Key words: Fathers’ participation, early childhood education, fathers’ perspectives.

Tadi, P., Sadeghi, A. & Nejad, A. M. (2022). Fathers’ voices: Their participation in early childhood education. NZ International Research in Early Childhood Education Journal, 24, pp. 46 – 58.

Original Research Paper

Parent Engagement and its Influence on Early Childhood Education Teachers and their Teaching Practices – South African Teachers’ Perception

Anienie Veldsman (Auckland University of Technology), Felicia Elinam Dzamesi (University of Cape Coast, Ghana), Parisa Tadi (Auckland University of Technology), and Amir Sadeghi (RTLB Cluster 1, NZ)


Parents play an important role in their children’s learning and their involvement is encouraged.

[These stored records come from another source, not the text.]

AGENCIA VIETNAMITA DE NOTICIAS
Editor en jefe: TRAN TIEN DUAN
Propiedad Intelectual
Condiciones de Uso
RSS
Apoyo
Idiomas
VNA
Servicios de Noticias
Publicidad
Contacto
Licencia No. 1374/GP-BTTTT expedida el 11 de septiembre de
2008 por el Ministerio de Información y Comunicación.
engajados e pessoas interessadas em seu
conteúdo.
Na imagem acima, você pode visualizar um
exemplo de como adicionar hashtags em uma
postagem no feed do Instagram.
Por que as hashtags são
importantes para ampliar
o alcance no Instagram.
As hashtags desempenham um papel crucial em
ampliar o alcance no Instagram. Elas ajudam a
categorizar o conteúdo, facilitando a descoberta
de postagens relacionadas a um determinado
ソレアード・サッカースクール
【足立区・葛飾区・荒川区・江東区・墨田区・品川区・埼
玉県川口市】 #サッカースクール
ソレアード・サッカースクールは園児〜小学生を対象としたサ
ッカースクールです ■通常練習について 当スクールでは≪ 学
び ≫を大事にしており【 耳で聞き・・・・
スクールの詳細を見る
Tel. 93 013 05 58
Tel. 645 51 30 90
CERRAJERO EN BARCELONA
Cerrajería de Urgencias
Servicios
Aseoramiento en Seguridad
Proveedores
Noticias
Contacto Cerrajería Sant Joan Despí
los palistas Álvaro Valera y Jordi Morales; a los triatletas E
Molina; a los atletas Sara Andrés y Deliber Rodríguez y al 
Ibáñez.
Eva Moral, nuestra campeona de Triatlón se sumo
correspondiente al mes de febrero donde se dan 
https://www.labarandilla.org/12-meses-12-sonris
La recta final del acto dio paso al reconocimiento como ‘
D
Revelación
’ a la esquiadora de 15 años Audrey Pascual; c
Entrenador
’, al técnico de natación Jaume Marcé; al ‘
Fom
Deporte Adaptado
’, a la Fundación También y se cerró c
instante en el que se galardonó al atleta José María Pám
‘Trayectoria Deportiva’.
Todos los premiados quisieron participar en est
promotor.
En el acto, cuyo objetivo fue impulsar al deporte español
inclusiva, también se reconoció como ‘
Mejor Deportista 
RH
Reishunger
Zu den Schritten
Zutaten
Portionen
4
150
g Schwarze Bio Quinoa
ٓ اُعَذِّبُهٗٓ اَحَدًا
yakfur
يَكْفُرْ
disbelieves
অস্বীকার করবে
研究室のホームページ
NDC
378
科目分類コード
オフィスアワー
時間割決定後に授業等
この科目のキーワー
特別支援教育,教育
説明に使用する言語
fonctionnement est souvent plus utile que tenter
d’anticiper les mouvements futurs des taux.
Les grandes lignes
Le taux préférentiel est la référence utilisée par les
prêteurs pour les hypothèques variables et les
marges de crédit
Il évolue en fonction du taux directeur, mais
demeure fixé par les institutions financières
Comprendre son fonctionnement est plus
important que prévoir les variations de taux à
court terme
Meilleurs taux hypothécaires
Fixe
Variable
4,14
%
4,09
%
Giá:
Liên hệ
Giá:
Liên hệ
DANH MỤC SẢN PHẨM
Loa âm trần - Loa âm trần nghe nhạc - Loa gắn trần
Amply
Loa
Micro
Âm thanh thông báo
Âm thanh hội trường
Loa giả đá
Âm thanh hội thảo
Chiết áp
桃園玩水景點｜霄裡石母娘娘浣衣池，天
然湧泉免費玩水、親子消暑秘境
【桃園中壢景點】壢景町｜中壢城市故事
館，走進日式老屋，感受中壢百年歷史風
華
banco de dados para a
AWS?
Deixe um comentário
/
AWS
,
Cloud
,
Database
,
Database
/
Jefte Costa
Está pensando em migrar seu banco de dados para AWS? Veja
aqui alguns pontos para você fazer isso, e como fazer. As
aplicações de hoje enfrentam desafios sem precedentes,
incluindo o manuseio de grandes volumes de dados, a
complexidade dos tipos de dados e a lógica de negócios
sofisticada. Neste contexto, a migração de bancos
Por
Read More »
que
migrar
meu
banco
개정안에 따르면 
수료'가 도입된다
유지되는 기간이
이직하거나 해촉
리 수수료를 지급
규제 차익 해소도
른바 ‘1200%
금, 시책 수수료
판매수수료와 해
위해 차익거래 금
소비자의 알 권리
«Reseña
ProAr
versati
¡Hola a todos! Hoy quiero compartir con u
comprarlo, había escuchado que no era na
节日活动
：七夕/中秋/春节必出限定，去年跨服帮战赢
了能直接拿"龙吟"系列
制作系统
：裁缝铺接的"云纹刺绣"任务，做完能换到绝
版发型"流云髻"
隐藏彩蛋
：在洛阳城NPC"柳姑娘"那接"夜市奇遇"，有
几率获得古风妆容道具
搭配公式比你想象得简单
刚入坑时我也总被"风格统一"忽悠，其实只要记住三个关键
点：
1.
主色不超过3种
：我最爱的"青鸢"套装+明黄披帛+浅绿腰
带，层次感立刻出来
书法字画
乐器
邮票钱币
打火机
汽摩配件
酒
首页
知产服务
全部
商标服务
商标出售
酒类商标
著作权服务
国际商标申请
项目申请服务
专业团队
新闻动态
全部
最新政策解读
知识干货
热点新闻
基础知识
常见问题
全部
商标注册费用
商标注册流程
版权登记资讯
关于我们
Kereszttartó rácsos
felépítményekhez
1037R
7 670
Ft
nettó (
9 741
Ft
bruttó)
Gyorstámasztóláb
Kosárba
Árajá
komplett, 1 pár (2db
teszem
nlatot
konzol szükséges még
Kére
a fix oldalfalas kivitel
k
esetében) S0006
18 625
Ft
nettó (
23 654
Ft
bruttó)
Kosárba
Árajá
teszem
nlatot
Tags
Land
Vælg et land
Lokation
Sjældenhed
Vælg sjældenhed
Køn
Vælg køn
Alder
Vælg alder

Various studies report that parents are not always engaged in their children’s learning for various reasons. This paper explores South African early childhood teachers’ perceptions of low parent engagement and whether this phenomenon influences teachers and their teaching practices. Bronfenbrenner’s ecological systems theory provides the theoretical framework for this study and highlights the role the environment can play in parents’ involvement. Three case studies involving 13 teachers from three early childhood education (ECE) centres in South Africa were conducted using reflective narratives and focus group interviews. Two themes emerged from thematic analysis focusing on the influence of low parent engagement on teacher well-being and their teaching practices. The study found that ECE teachers and their teaching practices are influenced by low parent engagement. The main reason for low parent engagement is a result of parents’ financial hardship. This study suggests that building resilient parent-teacher relationships and ultimately stronger parent engagement in ECE, an open-door policy, various communication opportunities, and building trust with families are necessary. Through collaboration between parents and teachers, gaps in children’s education can be filled, and parent-teacher relationships and family engagement will be enhanced. Teacher well-being and teaching practices may be improved as a result.

Key words: Parent engagement, low parent engagement, financial hardship, teacher well-being, teaching practices.

Full reference
Veldsman, A., Dzamesi, F.E., Tadi, P. & Sadeghi, A. (2022). Parent engagement and its influence on early childhood education teachers and their teaching practices – South African teachers’ perception. NZ International Research in Early Childhood Education Journal, 24, pp. 59 – 70.